DATA FOR THE TASK:
:::::

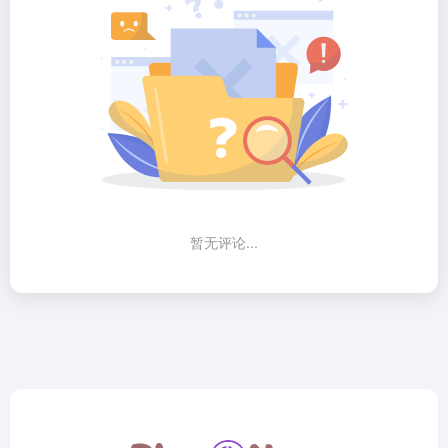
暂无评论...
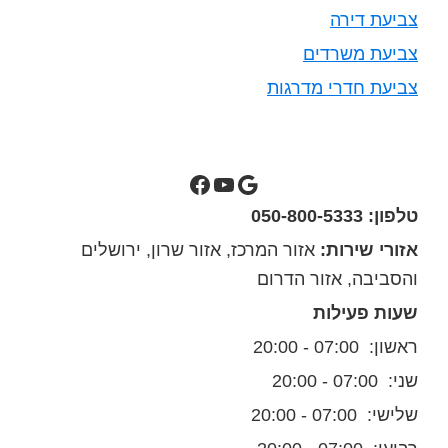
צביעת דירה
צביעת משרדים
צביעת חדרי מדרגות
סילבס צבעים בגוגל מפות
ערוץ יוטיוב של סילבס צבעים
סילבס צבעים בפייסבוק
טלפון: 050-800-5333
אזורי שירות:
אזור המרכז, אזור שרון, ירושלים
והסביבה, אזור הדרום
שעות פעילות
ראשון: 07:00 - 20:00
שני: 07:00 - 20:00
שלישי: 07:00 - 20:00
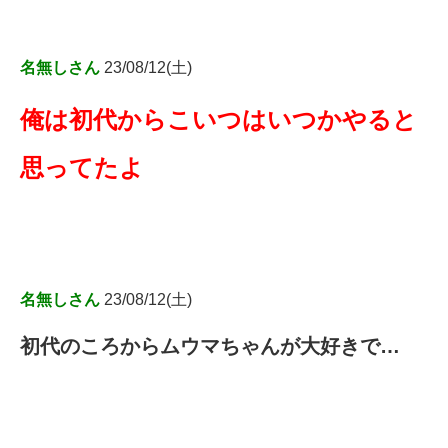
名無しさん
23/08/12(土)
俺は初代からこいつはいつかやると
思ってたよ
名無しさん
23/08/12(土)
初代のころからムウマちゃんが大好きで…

:::::

WORK REQUIRED: Your answer must be an exact copy of the data above, minus its pictures.

ANSWER FOR THIS EXERCISE:
暂无评论...
צביעת דירה
צביעת משרדים
צביעת חדרי מדרגות
סילבס צבעים בגוגל מפות
ערוץ יוטיוב של סילבס צבעים
סילבס צבעים בפייסבוק
טלפון: 050-800-5333
אזורי שירות:
אזור המרכז, אזור שרון, ירושלים
והסביבה, אזור הדרום
שעות פעילות
ראשון: 07:00 - 20:00
שני: 07:00 - 20:00
שלישי: 07:00 - 20:00
名無しさん
23/08/12(土)
俺は初代からこいつはいつかやると
思ってたよ
名無しさん
23/08/12(土)
初代のころからムウマちゃんが大好きで…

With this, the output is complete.